Können Sie schon ein Datum angeben, ab wann man diese Busfahrkarten mit QR-Code online kaufen kann?

Daran arbeiten wir derzeit noch, das wird nicht bis zum 1. Januar klappen.

Trotz schnellerer Frequenzen - die Busse ­stehen weiterhin mit dem Rest des Verkehrs im Stau. Welche Chancen sehen Sie, separate Busspuren auszuweisen?

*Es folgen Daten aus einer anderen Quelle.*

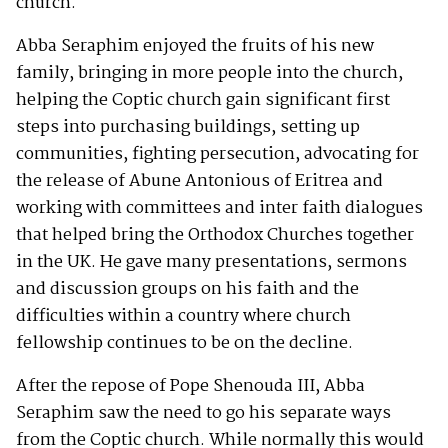
church.
Abba Seraphim enjoyed the fruits of his new
family, bringing in more people into the church,
helping the Coptic church gain significant first
steps into purchasing buildings, setting up
communities, fighting persecution, advocating for
the release of Abune Antonious of Eritrea and
working with committees and inter faith dialogues
that helped bring the Orthodox Churches together
in the UK. He gave many presentations, sermons
and discussion groups on his faith and the
difficulties within a country where church
fellowship continues to be on the decline.
After the repose of Pope Shenouda III, Abba
Seraphim saw the need to go his separate ways
from the Coptic church. While normally this would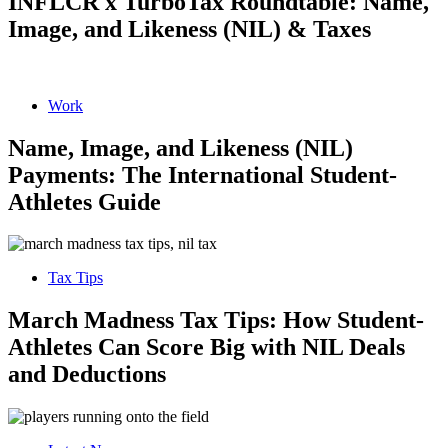
INFLCR x TurboTax Roundtable: Name,
Image, and Likeness (NIL) & Taxes
Work
Name, Image, and Likeness (NIL)
Payments: The International Student-
Athletes Guide
Tax Tips
March Madness Tax Tips: How Student-
Athletes Can Score Big with NIL Deals
and Deductions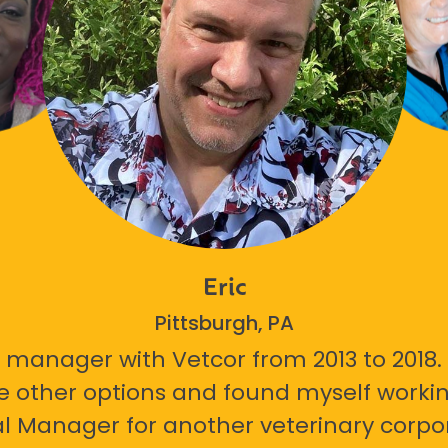
Eric
Pittsburgh, PA
 manager with Vetcor from 2013 to 2018. I
e other options and found myself workin
l Manager for another veterinary corpor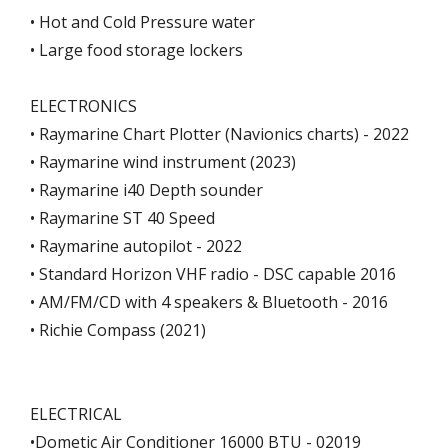
• Hot and Cold Pressure water
• Large food storage lockers
ELECTRONICS
• Raymarine Chart Plotter (Navionics charts) - 2022
• Raymarine wind instrument (2023)
• Raymarine i40 Depth sounder
• Raymarine ST 40 Speed
• Raymarine autopilot - 2022
• Standard Horizon VHF radio - DSC capable 2016
• AM/FM/CD with 4 speakers & Bluetooth - 2016
• Richie Compass (2021)
ELECTRICAL
•Dometic Air Conditioner 16000 BTU - 02019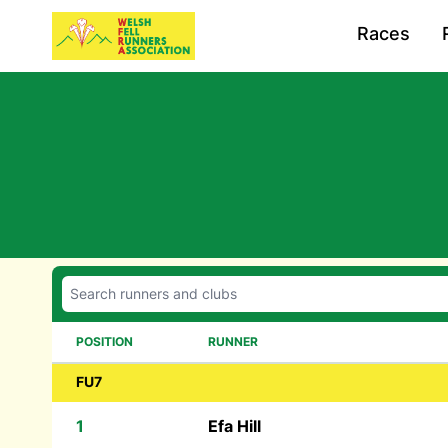
Races
POSITION
RUNNER
FU7
1
Efa Hill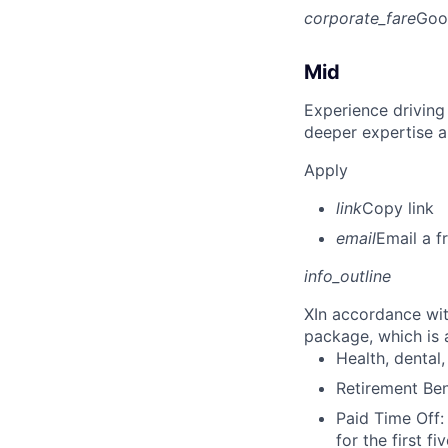
corporate_fare
Goo
Mid
Experience driving
deeper expertise a
Apply
link
Copy link
email
Email a f
info_outline
X
In accordance wit
package, which is a
Health, dental, 
Retirement Be
Paid Time Off:
for the first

Darauf insistieren wir gegenüber dem Inselrat, der dafür zuständig ist. Das Thema wird geprüft, und es gibt Pläne für einen Pilotversuch auf zunächst einer Strecke. Derzeit haben wir keine großen Probleme mit Staus, aber ich ­halte das Thema für sehr wichtig, um den Bus attraktiver gegenüber dem Auto zu machen.

Werden Sie am 1. Januar vor Ort verfolgen, ob alles klappt?

Wir werden hier im Kontrollzentrum in Palma sein und am Zentralbahnhof vorbeischauen. Die offizielle Einweihung ist dann für 7. Januar geplant - bis dahin soll alles rundlaufen.